Comparative Essay on Mother by Grace Paley and dear mother by Seitlhamo Motsapi
Comparative Essay (IB Paper 1)
Although Mother by Grace Paley and dear mother by Seitlhamo Motsapi are so structurally different, they both express a sense of longing and nostalgia through vivid imagery. The two texts both reveal the pain of their narrators, who wish to be reunited with their “mother”. However, “mother” in the two texts is used to represent two very different images. In Mother, author Grace Paley uses the word “mother” in its literal sense, describing the emotions of a child as he/she remembers his/her dead mother. In the poem dear mother, the word “mother” is used to represent the homeland of the narrator. It becomes apparent that the narrator has been exiled from his homeland, which he misses dearly.

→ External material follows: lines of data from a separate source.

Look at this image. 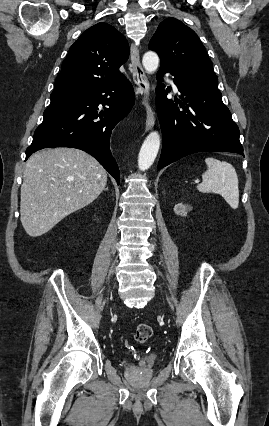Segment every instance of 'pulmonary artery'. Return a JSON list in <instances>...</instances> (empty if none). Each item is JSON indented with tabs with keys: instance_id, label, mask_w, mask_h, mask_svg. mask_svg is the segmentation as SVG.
I'll return each mask as SVG.
<instances>
[{
	"instance_id": "e3ab8cb5",
	"label": "pulmonary artery",
	"mask_w": 269,
	"mask_h": 426,
	"mask_svg": "<svg viewBox=\"0 0 269 426\" xmlns=\"http://www.w3.org/2000/svg\"><path fill=\"white\" fill-rule=\"evenodd\" d=\"M171 85L173 86L175 91H178L177 86L175 85V83L173 81H171Z\"/></svg>"
}]
</instances>
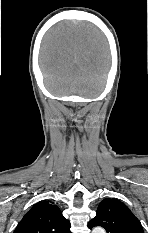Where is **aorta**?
I'll return each instance as SVG.
<instances>
[{
    "instance_id": "aorta-1",
    "label": "aorta",
    "mask_w": 148,
    "mask_h": 233,
    "mask_svg": "<svg viewBox=\"0 0 148 233\" xmlns=\"http://www.w3.org/2000/svg\"><path fill=\"white\" fill-rule=\"evenodd\" d=\"M92 233H106L102 227H96L92 230Z\"/></svg>"
}]
</instances>
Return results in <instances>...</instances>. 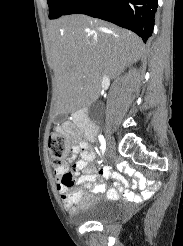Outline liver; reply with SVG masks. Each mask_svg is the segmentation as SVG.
<instances>
[{"mask_svg": "<svg viewBox=\"0 0 183 246\" xmlns=\"http://www.w3.org/2000/svg\"><path fill=\"white\" fill-rule=\"evenodd\" d=\"M49 51L55 76L57 109L69 113L111 79L140 60L144 44L131 31L86 15H70L49 24Z\"/></svg>", "mask_w": 183, "mask_h": 246, "instance_id": "liver-1", "label": "liver"}]
</instances>
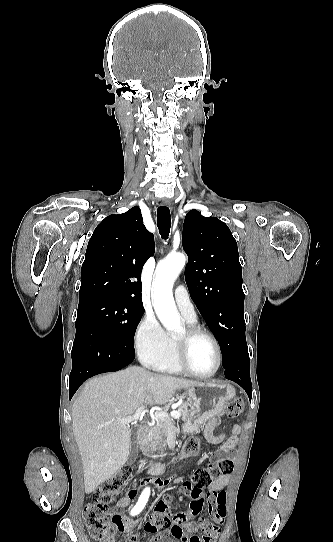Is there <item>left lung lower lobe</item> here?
I'll use <instances>...</instances> for the list:
<instances>
[{
	"label": "left lung lower lobe",
	"mask_w": 333,
	"mask_h": 542,
	"mask_svg": "<svg viewBox=\"0 0 333 542\" xmlns=\"http://www.w3.org/2000/svg\"><path fill=\"white\" fill-rule=\"evenodd\" d=\"M224 375L239 384L248 394L249 399L252 397V384L250 379V359L248 349L239 353L231 363L224 368Z\"/></svg>",
	"instance_id": "obj_1"
}]
</instances>
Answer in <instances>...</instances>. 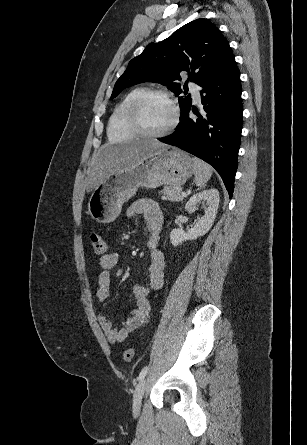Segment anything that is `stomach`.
Listing matches in <instances>:
<instances>
[{"label": "stomach", "instance_id": "0dacf381", "mask_svg": "<svg viewBox=\"0 0 307 445\" xmlns=\"http://www.w3.org/2000/svg\"><path fill=\"white\" fill-rule=\"evenodd\" d=\"M193 174L192 158L178 148H161L136 162L133 168L117 170L97 184L89 202L88 212L96 223H113L124 202L142 188H157L162 184L181 186Z\"/></svg>", "mask_w": 307, "mask_h": 445}]
</instances>
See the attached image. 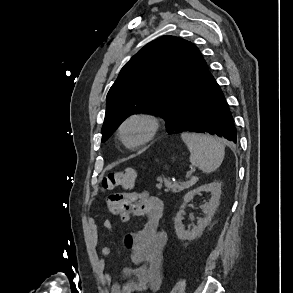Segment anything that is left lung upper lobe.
Wrapping results in <instances>:
<instances>
[{
  "label": "left lung upper lobe",
  "mask_w": 293,
  "mask_h": 293,
  "mask_svg": "<svg viewBox=\"0 0 293 293\" xmlns=\"http://www.w3.org/2000/svg\"><path fill=\"white\" fill-rule=\"evenodd\" d=\"M211 78L193 43L174 36L151 41L125 64L107 94L102 142L127 117L142 112L163 117L172 132L188 102Z\"/></svg>",
  "instance_id": "left-lung-upper-lobe-1"
}]
</instances>
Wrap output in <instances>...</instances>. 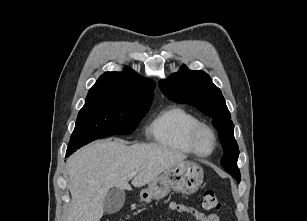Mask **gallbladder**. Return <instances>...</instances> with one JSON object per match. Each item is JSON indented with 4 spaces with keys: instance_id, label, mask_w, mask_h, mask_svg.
<instances>
[{
    "instance_id": "gallbladder-1",
    "label": "gallbladder",
    "mask_w": 307,
    "mask_h": 221,
    "mask_svg": "<svg viewBox=\"0 0 307 221\" xmlns=\"http://www.w3.org/2000/svg\"><path fill=\"white\" fill-rule=\"evenodd\" d=\"M125 201V192L118 188L109 190L104 198V211L107 214L117 213Z\"/></svg>"
}]
</instances>
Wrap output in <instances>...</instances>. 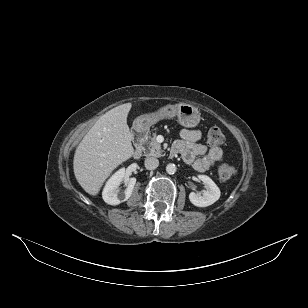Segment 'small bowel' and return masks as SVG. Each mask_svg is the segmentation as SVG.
Masks as SVG:
<instances>
[{"mask_svg":"<svg viewBox=\"0 0 308 308\" xmlns=\"http://www.w3.org/2000/svg\"><path fill=\"white\" fill-rule=\"evenodd\" d=\"M180 140L174 144V154H180L183 161L198 172H205L214 167L223 158L222 149L219 147L208 148L199 143L202 134L196 129H182Z\"/></svg>","mask_w":308,"mask_h":308,"instance_id":"small-bowel-1","label":"small bowel"}]
</instances>
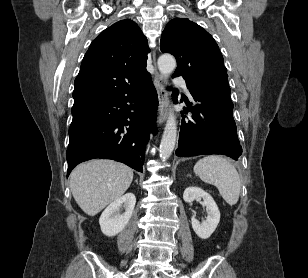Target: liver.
<instances>
[{
    "label": "liver",
    "mask_w": 308,
    "mask_h": 278,
    "mask_svg": "<svg viewBox=\"0 0 308 278\" xmlns=\"http://www.w3.org/2000/svg\"><path fill=\"white\" fill-rule=\"evenodd\" d=\"M133 180L128 166L106 159L91 160L70 174V189L79 207L94 216L122 197Z\"/></svg>",
    "instance_id": "liver-1"
}]
</instances>
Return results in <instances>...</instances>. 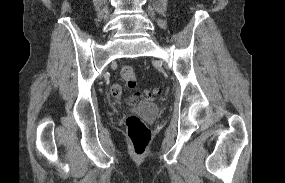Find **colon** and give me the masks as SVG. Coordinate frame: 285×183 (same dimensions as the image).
Masks as SVG:
<instances>
[{
	"instance_id": "1",
	"label": "colon",
	"mask_w": 285,
	"mask_h": 183,
	"mask_svg": "<svg viewBox=\"0 0 285 183\" xmlns=\"http://www.w3.org/2000/svg\"><path fill=\"white\" fill-rule=\"evenodd\" d=\"M121 76L129 88H134L136 86V73L132 66L124 65L121 68ZM158 94V89L148 90L144 94L136 93L129 99V102L135 104L145 97L151 99L156 97ZM125 125L134 153L137 155L143 154L150 143L151 130L139 117L135 115L128 116L125 120Z\"/></svg>"
}]
</instances>
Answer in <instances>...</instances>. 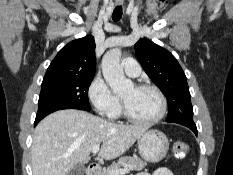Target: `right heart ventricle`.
I'll use <instances>...</instances> for the list:
<instances>
[{
  "instance_id": "e07e8e85",
  "label": "right heart ventricle",
  "mask_w": 233,
  "mask_h": 175,
  "mask_svg": "<svg viewBox=\"0 0 233 175\" xmlns=\"http://www.w3.org/2000/svg\"><path fill=\"white\" fill-rule=\"evenodd\" d=\"M120 113H121V106L119 103L118 107L116 108L115 112L111 115V117H117L120 115Z\"/></svg>"
}]
</instances>
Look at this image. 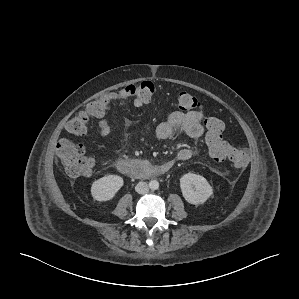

Paley and Motsapi used different literary forms to convey the longing of their narrators. Mother is a short story, written in prose. The tone is reflective but conversational. There is no clear storyline – the narrator’s longing is instead conveyed through a series of fragmented flashbacks, which give the reader glimpses of the narrator’s estranged relationship with his/her mother. The flashbacks contain dialogue, but Paley does not use any quotation marks throughout the text. One prominent example occurs in the first paragraph. “It was New Year’s Day. She said sadly, If you come home at 4 A.M. when you’re seventeen, what time will you come home when you’re twenty?” The effect of this unconventional stylistic technique is that the dialogue blends in with the narrator’s voice, accentuating the dream-like nature of the narrator’s memories of an event buried deep in the past. Motsapi’s dear mother is a lyric poem, written in blank verse. Although fewer words are used when compared to Mother, Motsapi uses powerful metaphors to arguably evoke even stronger emotions in the reader. One example is when Motsapi describes the past as “a knot of furies”. The choice of words in this metaphor conjures up images of intense anger and frustration. Knot has connotations of constriction, while “furies” carries a double meaning – Greek goddesses of vengeance, or intense anger. Mother and dear mother both share a common theme of longing, but the tone of the two voices is extremely different. This distinction is partly rooted in the choice of structure employed by the two writers.